Transcribed page contents:

··········

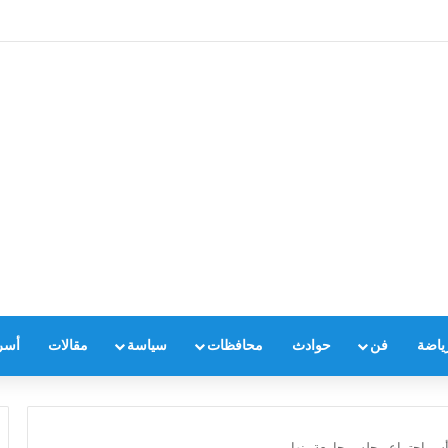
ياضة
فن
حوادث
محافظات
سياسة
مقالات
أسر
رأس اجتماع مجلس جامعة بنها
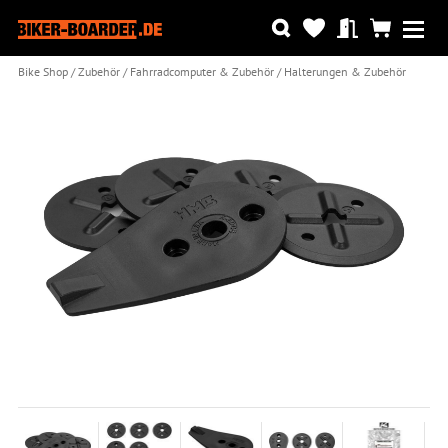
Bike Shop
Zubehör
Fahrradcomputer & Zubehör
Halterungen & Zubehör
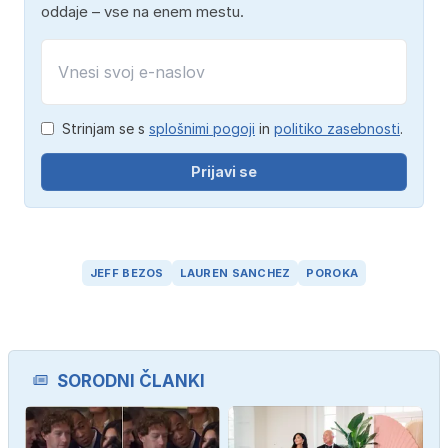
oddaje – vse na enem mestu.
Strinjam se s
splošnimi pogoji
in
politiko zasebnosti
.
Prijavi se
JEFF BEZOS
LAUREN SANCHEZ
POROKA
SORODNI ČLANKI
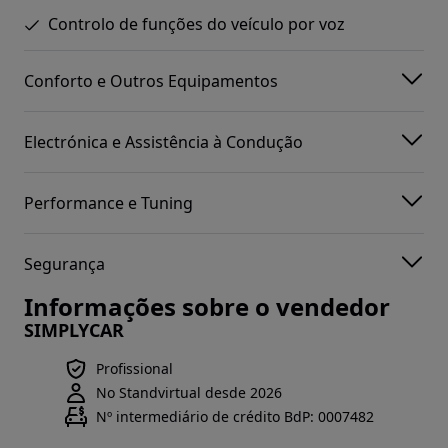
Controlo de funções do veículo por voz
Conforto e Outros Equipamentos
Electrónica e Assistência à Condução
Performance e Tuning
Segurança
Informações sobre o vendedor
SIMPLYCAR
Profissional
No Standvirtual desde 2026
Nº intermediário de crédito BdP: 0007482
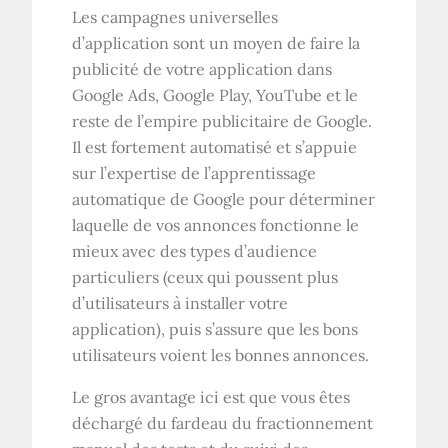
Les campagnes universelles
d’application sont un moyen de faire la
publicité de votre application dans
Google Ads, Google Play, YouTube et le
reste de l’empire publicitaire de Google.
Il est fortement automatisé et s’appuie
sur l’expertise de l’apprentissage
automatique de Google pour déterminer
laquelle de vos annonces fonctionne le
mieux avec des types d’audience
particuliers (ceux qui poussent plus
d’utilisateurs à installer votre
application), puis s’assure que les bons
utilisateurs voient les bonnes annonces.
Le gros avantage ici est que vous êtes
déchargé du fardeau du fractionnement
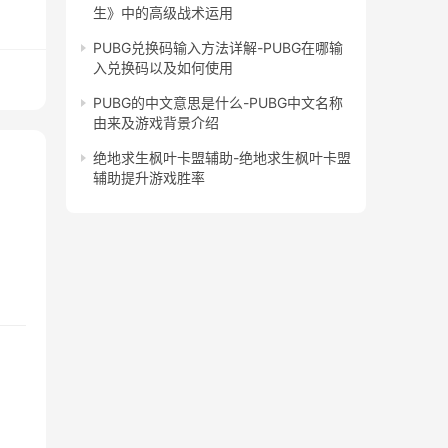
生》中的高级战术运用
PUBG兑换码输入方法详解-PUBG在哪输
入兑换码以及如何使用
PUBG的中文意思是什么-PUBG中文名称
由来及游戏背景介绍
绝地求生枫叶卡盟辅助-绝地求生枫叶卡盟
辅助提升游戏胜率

··········

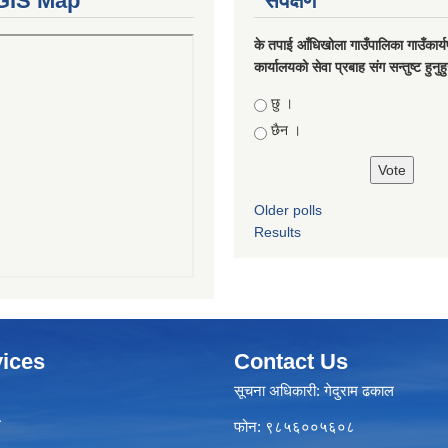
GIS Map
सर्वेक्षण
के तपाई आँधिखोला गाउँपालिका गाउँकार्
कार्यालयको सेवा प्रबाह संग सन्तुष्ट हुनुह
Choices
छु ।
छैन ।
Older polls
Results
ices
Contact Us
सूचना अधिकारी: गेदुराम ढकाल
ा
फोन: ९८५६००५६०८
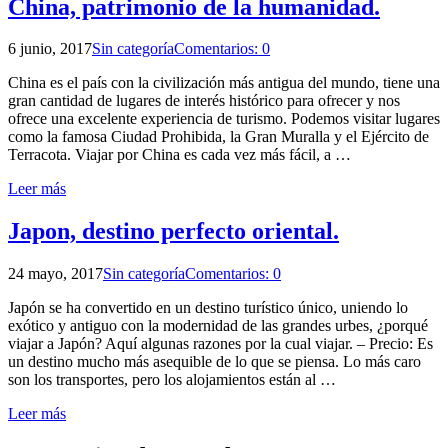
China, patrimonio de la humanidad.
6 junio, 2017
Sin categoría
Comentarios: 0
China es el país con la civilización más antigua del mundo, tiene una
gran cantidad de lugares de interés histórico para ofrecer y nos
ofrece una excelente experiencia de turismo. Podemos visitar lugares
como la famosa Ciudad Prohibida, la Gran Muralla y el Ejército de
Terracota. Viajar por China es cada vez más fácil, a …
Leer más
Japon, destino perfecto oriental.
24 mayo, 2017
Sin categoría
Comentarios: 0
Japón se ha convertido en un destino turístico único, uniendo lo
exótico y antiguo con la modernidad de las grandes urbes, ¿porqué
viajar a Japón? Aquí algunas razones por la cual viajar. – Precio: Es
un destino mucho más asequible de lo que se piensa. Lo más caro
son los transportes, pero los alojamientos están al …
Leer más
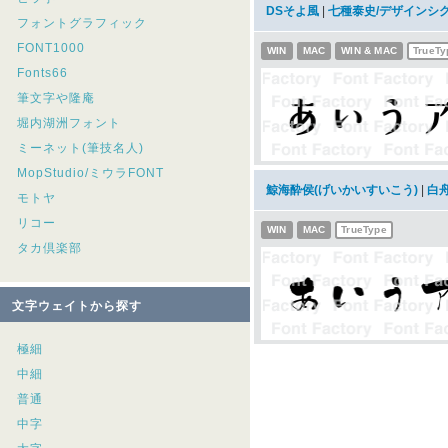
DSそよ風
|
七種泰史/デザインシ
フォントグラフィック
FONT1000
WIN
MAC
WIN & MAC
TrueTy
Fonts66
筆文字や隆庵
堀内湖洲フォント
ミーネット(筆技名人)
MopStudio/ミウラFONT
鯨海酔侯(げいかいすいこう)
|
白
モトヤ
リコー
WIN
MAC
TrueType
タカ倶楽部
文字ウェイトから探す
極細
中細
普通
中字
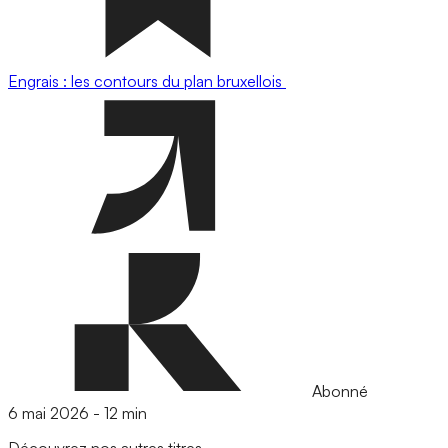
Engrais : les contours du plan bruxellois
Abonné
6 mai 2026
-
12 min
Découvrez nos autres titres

··········

• **YOUR TASK**
State the number of lines above that contain "utilisateurs". Write nothing besides it.

• **WORKED SOLUTION**
2